Search tx optimization experiments (`user_commands_aggregated`) #58

piotr-iohk · 2024-10-25T08:16:44Z

Summary

This PR introduces optimizations for the /search/transactions endpoint. The main feature is a new table, user_commands_aggregated, designed to improve query performance by trading off normalization for speed and increased storage usage. A function and trigger are also added to keep the table updated.

Additionally, a new command has been added to the Mesh tool for managing these optimizations (mina-mesh search-tx-optimizations --apply, --drop, or --check their status), and the serve command now includes a --use-search-tx-optimizations flag to enable these optimizations. These features are intended for testing and may be temporary.

New Commands

The mina-mesh tool now supports the following:

$ mina-mesh search-tx-optimizations
Error: You must specify either --apply, --drop, or --check.

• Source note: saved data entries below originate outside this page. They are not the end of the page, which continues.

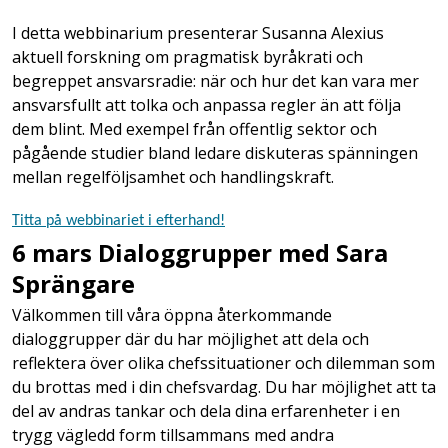
I detta webbinarium presenterar Susanna Alexius
aktuell forskning om pragmatisk byråkrati och
begreppet ansvarsradie: när och hur det kan vara mer
ansvarsfullt att tolka och anpassa regler än att följa
dem blint. Med exempel från offentlig sektor och
pågående studier bland ledare diskuteras spänningen
mellan regelföljsamhet och handlingskraft.
Titta på webbinariet i efterhand!
6 mars Dialoggrupper med Sara
Sprängare
Välkommen till våra öppna återkommande
dialoggrupper där du har möjlighet att dela och
reflektera över olika chefssituationer och dilemman som
du brottas med i din chefsvardag. Du har möjlighet att ta
del av andras tankar och dela dina erfarenheter i en
trygg vägledd form tillsammans med andra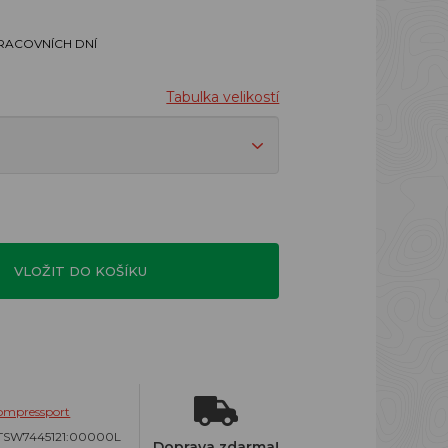
PRACOVNÍCH DNÍ
Tabulka velikostí
VLOŽIT DO KOŠÍKU
ompressport
TSW7445121:00000L
Doprava zdarma!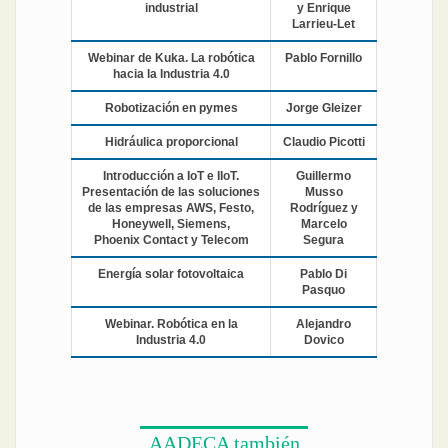
industrial
y Enrique
Larrieu-Let
Webinar de Kuka. La robótica
Pablo Fornillo
hacia la Industria 4.0
Robotización en pymes
Jorge Gleizer
Hidráulica proporcional
Claudio Picotti
Introducción a IoT e IIoT.
Guillermo
Presentación de las soluciones
Musso
de las empresas AWS, Festo,
Rodríguez y
Honeywell, Siemens,
Marcelo
Phoenix Contact y Telecom
Segura
Energía solar fotovoltaica
Pablo Di
Pasquo
Webinar. Robótica en la
Alejandro
Industria 4.0
Dovico
AADECA también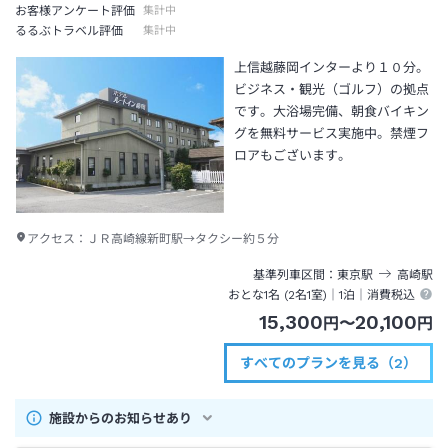
お客様アンケート評価
集計中
るるぶトラベル評価
集計中
上信越藤岡インターより１０分。
ビジネス・観光（ゴルフ）の拠点
です。大浴場完備、朝食バイキン
グを無料サービス実施中。禁煙フ
ロアもございます。
アクセス：
ＪＲ高崎線新町駅→タクシー約５分
基準列車区間
東京
駅
高崎
駅
おとな1名 (
2
名1室)｜
1泊
｜消費税込
15,300
20,100
円
〜
円
すべてのプランを見る（2）
施設からのお知らせあり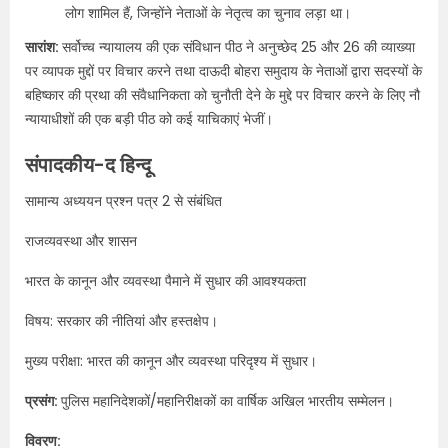
लोग शामिल हैं, जिन्होंने नेताओं के नेतृत्व का चुनाव लड़ा था।
सारांश:
सर्वोच्च न्यायालय की एक संविधान पीठ ने अनुच्छेद 25 और 26 की व्याख्या
पर व्यापक मुद्दों पर विचार करने तथा दाऊदी बोहरा समुदाय के नेताओं द्वारा सदस्यों के
बहिष्कार की प्रथा की संवैधानिकता को चुनौती देने के मुद्दे पर विचार करने के लिए नौ
न्यायाधीशों की एक बड़ी पीठ को कई याचिकाएं भेजीं।
संपादकीय-द हिन्दू
सामान्य अध्ययन प्रश्न पत्र 2 से संबंधित
राजव्यवस्था और शासन
भारत के कानून और व्यवस्था पैमाने में सुधार की आवश्यकता
विषय: सरकार की नीतियां और हस्तक्षेप।
मुख्य परीक्षा: भारत की कानून और व्यवस्था परिदृश्य में सुधार।
प्रसंग:
पुलिस महानिदेशकों/महानिरीक्षकों का वार्षिक अखिल भारतीय सम्मेलन।
विवरण: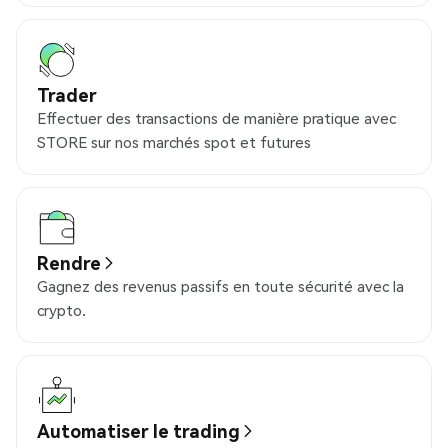
Trader
Effectuer des transactions de manière pratique avec
STORE sur nos marchés spot et futures
Rendre
Gagnez des revenus passifs en toute sécurité avec la
crypto.
Automatiser le trading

$ mina-mesh search-tx-optimizations --apply
Applying search transaction optimizations on Archive Database (this may take few minutes)...
Optimizations applied successfully.

Once optimizations are applied, you can run the Mesh server with optimizations enabled:

$ mina-mesh serve --use-search-tx-optimizations
2024-10-24T08:05:41.349348Z  INFO mina_mesh::commands::serve: listening on http://0.0.0.0:3000

Performance Test Results

The following table shows a comparison of query performance between Rosetta, the default Mesh server, and the optimized Mesh server:

QUERY	Rosetta	`mina-mesh serve`	`mina-mesh serve --use-search-tx-optimizations` (`35c54dd`)	`mina-mesh serve --use-search-tx-optimizations` (`c1332d2`)
`"address":"B62qiburnzzzzzzzzzzzzzzzzzzzzzzzzzzzzzzzzzzzzzmp7r7UN6X", "limit":5000`	12-16s	12-14s	~7.5s	3.8-4.1s
`"address":"B62qpXXYbzeZkXrpa3EuZcXgqFSsBsSWrrvi16GJnXLhaqELBSfbnGF"`	10-12s	10-12s	6s	3.1s
`"address":"B62qowpMhZ2Ww7b8xQxcK7rrpfsL5Nt5Yz5uxaizUBKqpeZUqBETa31","status":"applied","limit":100`	10-12s	11-14s	6-8s	3.1s
`"max_block":394837,"status":"failed","limit":1000`	2.4s	2.7s	1.5s	0.9s
`"transaction_identifier":{"hash":"5JvFj6DJh1dnMnLPki9ZnmgbxcgfNZCc6hRs8FhvVhaautt84EpY"}`	0.46s	0.47s	0.046s	0.1s

Notes on performance test:

executed against mainnet setup (archive DB + archive node + mina daeomon + rosetta + mesh) on local machine (Specs: Linux PopOS, 13th Gen Intel® Core™ i9-13900HX × 32, 64GB RAM)
measurements using time tool using the query template as follows:

$ time curl -L -X POST 'http://localhost:3000/search/transactions' \
  -H 'Content-Type: application/json' \
  -H 'Accept: application/json' -d '{
 "network_identifier": {
               "blockchain": "mina",
               "network": "mainnet"
 },
  <QUERY>
}'

each query has been run 3-4 times against each server and a time range is provided in the table

Storage Overhead

The storage overhead on Postgres server is around 3GB as this is the size of the table with indexes:

SELECT pg_size_pretty(pg_total_relation_size('user_commands_aggregated')) AS total_size;
"3126 MB"

The storage overhead on the database dump (taken with pg_dump tool) is around 2GB:

$ du -h archive-*
3,1G	archive-no-optimizations.sql
4,9G	archive-optimizations.sql

Dev Notes

This PR introduces new table and this table needs to be available in the development schema in compile time (as sqlx needs it for checks) therefore there are new deno tasks provided for applying and dropping these optimizations:

- pg:apply_optimizations
    deno run -A ./tasks/search_tx_optimizations.ts --apply
- pg:drop_optimizations
    deno run -A ./tasks/search_tx_optimizations.ts --drop

piotr-iohk · 2024-10-25T09:23:58Z

sql/apply_search_tx_optimizations.sql

+CREATE
+OR REPLACE trigger trigger_add_to_user_commands_aggregated
+AFTER insert ON blocks_user_commands FOR each ROW
+EXECUTE function add_to_user_commands_aggregated ();


So we're only inserting new row to user_commands_aggregated when there is new row in the blocks_user_commands. There is no logic for AFTER INSERT to user_commands or AFTER UPDATE/AFTER DELETE to either user_commands or blocks_user_commands.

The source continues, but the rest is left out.